Change back to the root directory (cd ..
) and run the countReads.py
script on each file in the data subdirectory. This may take some time. Here is the code:
python countReads.py -f data/orbFrontalF11_Y.bam -o orbFrontalF11_Y_bybp -k 101 -c Y
Again, run for each sample, replacing "orbFrontalF11_Y" with each different sample name.
chr = "Y"
# sample IDs
samps = c("orbFrontalF1", "orbFrontalF2", "orbFrontalF3", "orbFrontalF11", "orbFrontalF23", "orbFrontalF32", "orbFrontalF33", "orbFrontalF40", "orbFrontalF42", "orbFrontalF43", "orbFrontalF47", "orbFrontalF53", "orbFrontalF55", "orbFrontalF56", "orbFrontalF58")
# read in each sample:
countlist = list()
for(s in 1:length(samps)){
print(paste("reading: sample",samps[s]))
y = read.table(paste0(samps[s], "_Y_bybp"), sep="\t", header=FALSE)
print("done reading.")
countlist[[s]] = y$V2
if(s==1) pos = y$V1
if(s>1){
if(length(y$V1)>length(pos)) pos = y$V1
}
rm(y);gc();gc();gc();gc()
}
# put samples together and zero-pad as needed:
thelen = length(pos)
for(i in 1:length(countlist)){
countlist[[i]] = c(countlist[[i]],rep(0,thelen-length(countlist[[i]])))
}
names(countlist) = samps
chr.table = as.data.frame(countlist)
chr.table = data.frame(pos, chr.table)
write.table(chr.table, file='tophatY-updated', row.names=FALSE, quote=FALSE, sep="\t")
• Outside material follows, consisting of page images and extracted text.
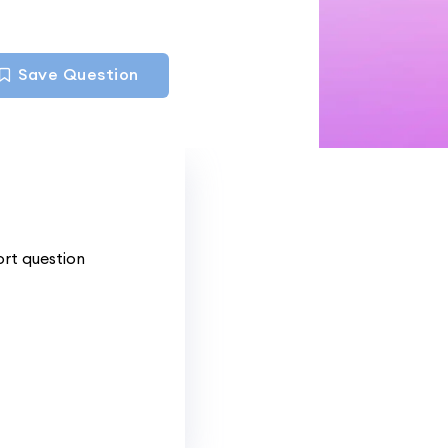
Save Question
ort question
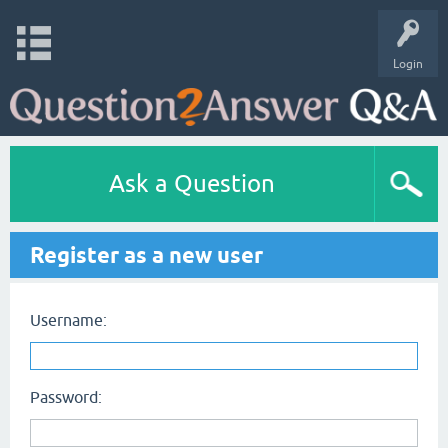
Login
Ask a Question
Register as a new user
Username:
Password:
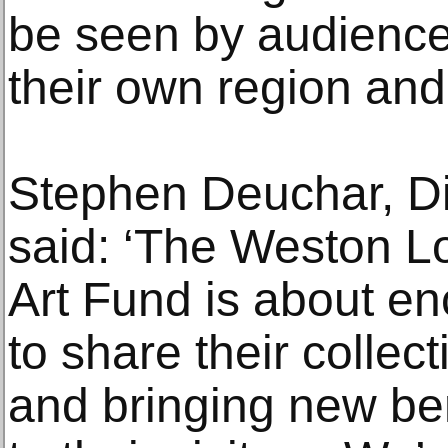
be seen by audiences
their own region and 
Stephen Deuchar, Dir
said: ‘The Weston 
Art Fund is about 
to share their collec
and bringing new ben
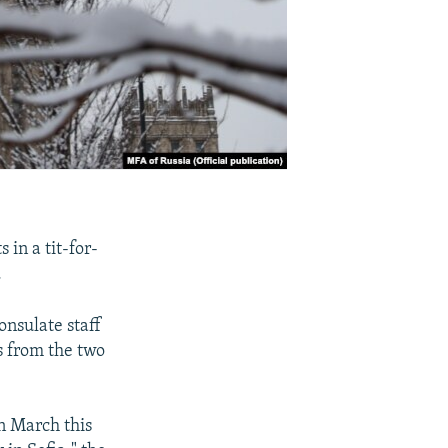
 in a tit-for-
.
nsulate staff
s from the two
in March this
This may also take some time, but will recreate tophatY-updated
which is a dependency of the R code for the analysis.
analysis_code.R
This version of derfinder is no longer actively maintained, since the official Bioconductor package is much more efficient. Please see the derfinder GitHub repo for support on that version.